All that to say that, mega publisher or no, don’t force your first book to stand on its own. Start today, right now…good heavens, you mean you haven’t started yet?!?…to build a name for yourself, make a coherent framework in your career into which the book will fit. It doesn’t have to be a huge name…the book will do that if it’s good…but it should enough oomph to fill out the dust jacket.

“Author John Reinhart lives in Ventura, CA with three dogs, four cats, five rabbits, and the ocasional sheep. He has a nifty collection of rubber bands and really likes padded socks. This is is his first novel.”

In the trailer, “from the author of nothing prior to this” just doesn’t fly. “From the publisher of Hairball dot com…” now that has something going for it.

In the good old days of Harcourt Brace, they took the nifty picture of you at the typewriter smoking a cigarette and looking authorly, and did all that behind-the-scenes Madmen stuff because they had invested a bunch of money in you.

The money’s gone, which means you, my dear, must do the Madmen stuff yourself.

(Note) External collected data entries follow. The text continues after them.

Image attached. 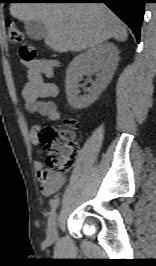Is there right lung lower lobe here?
Returning <instances> with one entry per match:
<instances>
[{
	"label": "right lung lower lobe",
	"mask_w": 156,
	"mask_h": 266,
	"mask_svg": "<svg viewBox=\"0 0 156 266\" xmlns=\"http://www.w3.org/2000/svg\"><path fill=\"white\" fill-rule=\"evenodd\" d=\"M61 3H105L132 30L137 41L144 16L146 0H48Z\"/></svg>",
	"instance_id": "obj_1"
}]
</instances>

“In a world gone mad…one man…one woman…one clever backstory to get you to buy my book…”

“Mmmmmwaaaaaa!”

Beating the Biscuits out of the Bears

Snarling Bear

What are you supposed to do when you’re hiking along a trail, happy as a lark in a predator-free environment, when, son of a biscuit, there’s a bear, like, right there, growling and frothing and pawing the ground like a bull, although he’s only seen those on TV because we know that bulls and bears only get together in the stock market, ready to have you, yes you, for lunch?

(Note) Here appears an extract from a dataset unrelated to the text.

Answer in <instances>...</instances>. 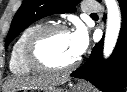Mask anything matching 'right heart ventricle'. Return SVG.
<instances>
[{"label":"right heart ventricle","instance_id":"right-heart-ventricle-1","mask_svg":"<svg viewBox=\"0 0 127 92\" xmlns=\"http://www.w3.org/2000/svg\"><path fill=\"white\" fill-rule=\"evenodd\" d=\"M42 26L41 23L28 26L14 43L9 60V68L12 73L16 75H29L35 72L25 60L24 49L28 38Z\"/></svg>","mask_w":127,"mask_h":92}]
</instances>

You don’t run, right? Run, and, bango, the bear’s looking for bread because he’s ready for a you-sandwich. No, no, no. You make yourself look much bigger than you really are, right? You need to suddenly grow six inches and six sizes and froth at your mouth and shake your head like, dude, there is something really wrong with you. If you do that, chances are pretty good that the bear will remember that he’s on one of those low-carb diets, and really, you look a little fluffy, like maybe you’re stuffed with mayonnaise, and well, gee, maybe he left the kids on the stove and, maybe some other time, huh?

In the world of online writing, the bear is the vast void of the Internet, the inescapable sea of voices, writers just like you, well, almost a lot like you, sort of, that yell dude, it’s me! Read my stuff! Just like the frothing fellow on the trail, this bear eats you – well, your work – and away it goes, and you find yourself looking down the path wondering how come you worked so hard but got nothing but bear-bite marks on your keester. And, just like the trail-growler’s lunch, you die, because, as writers, we all die when our work goes nowhere.

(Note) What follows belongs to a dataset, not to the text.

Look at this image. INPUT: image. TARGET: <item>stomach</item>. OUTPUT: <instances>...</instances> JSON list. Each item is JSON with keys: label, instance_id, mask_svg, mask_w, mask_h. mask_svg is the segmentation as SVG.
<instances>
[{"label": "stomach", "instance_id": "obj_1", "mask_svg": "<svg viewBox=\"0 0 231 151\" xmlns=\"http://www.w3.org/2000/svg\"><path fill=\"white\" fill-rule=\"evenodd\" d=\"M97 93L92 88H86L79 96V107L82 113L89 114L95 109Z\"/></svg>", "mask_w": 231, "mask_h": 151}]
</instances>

So, you gotta be big…bigger than big. You have to be a phenom. And maybe you’re just a tiny little phenom, like not so big a phenom that we read about you in the tabloids at the supermarket – really? Are you the batchild? – but big enough to have your voice heard over the moaning, bad-writing multitudes mewling for attention. Because you’re a better writer than that.

Bears live in creepy caves that most often have a boatload of icky spiderwebs. While the world wide web has nothing to do with bears, although, of course you and I know that it does, it, too, hangs out on servers, which are like creepy, sort of icky boxes of hot metal and plastic. But I digress. Don’t let that keep you from climbing across the world wide web like a thousand-legged spider, because that’s how it really, really works: all of the silken webs tie together, and you can use ‘em to catch more than just flies.

When you write for a publisher, look for ways to get the same piece published at other sites. Start your own site. Start your own blog. Publish the same piece in as many places as you can think of. Spread everything you write just as far as your imagination can take you. Each piece you write then becomes a web, and you become the spider at the middle.

The robots that look for similarities across the web see you, yes, you. Your name rises in the search rankings. Eventually, and this is no joke, you become someone. Yours is not the mewling voice, not the blather of the multitudes. Yours is the voice of authority.

Are you famous? Well, somewhat.

Because yours is the voice that beat the biscuits out of the bear.